= What you have to do =
Given the material below, return only the lines starting at the line with "освіту після закінчення" and ending at the line with "Переглянути новину", exactly as they appear.

= Available data =

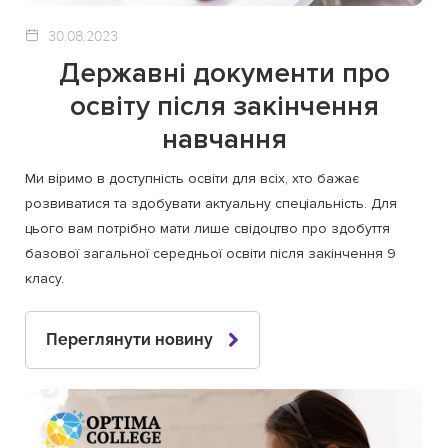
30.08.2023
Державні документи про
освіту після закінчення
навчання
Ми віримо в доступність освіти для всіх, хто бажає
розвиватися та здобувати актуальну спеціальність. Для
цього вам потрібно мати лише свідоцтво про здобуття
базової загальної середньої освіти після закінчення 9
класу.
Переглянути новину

* * *

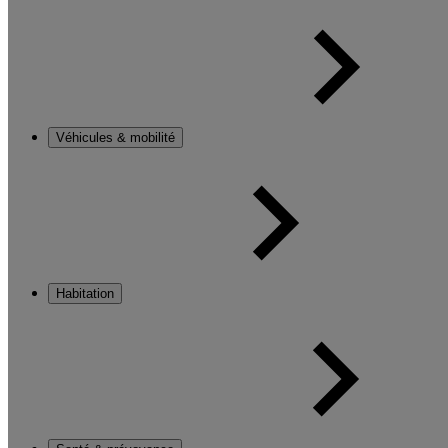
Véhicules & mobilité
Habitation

= Solution =
освіту після закінчення
навчання
Ми віримо в доступність освіти для всіх, хто бажає
розвиватися та здобувати актуальну спеціальність. Для
цього вам потрібно мати лише свідоцтво про здобуття
базової загальної середньої освіти після закінчення 9
класу.
Переглянути новину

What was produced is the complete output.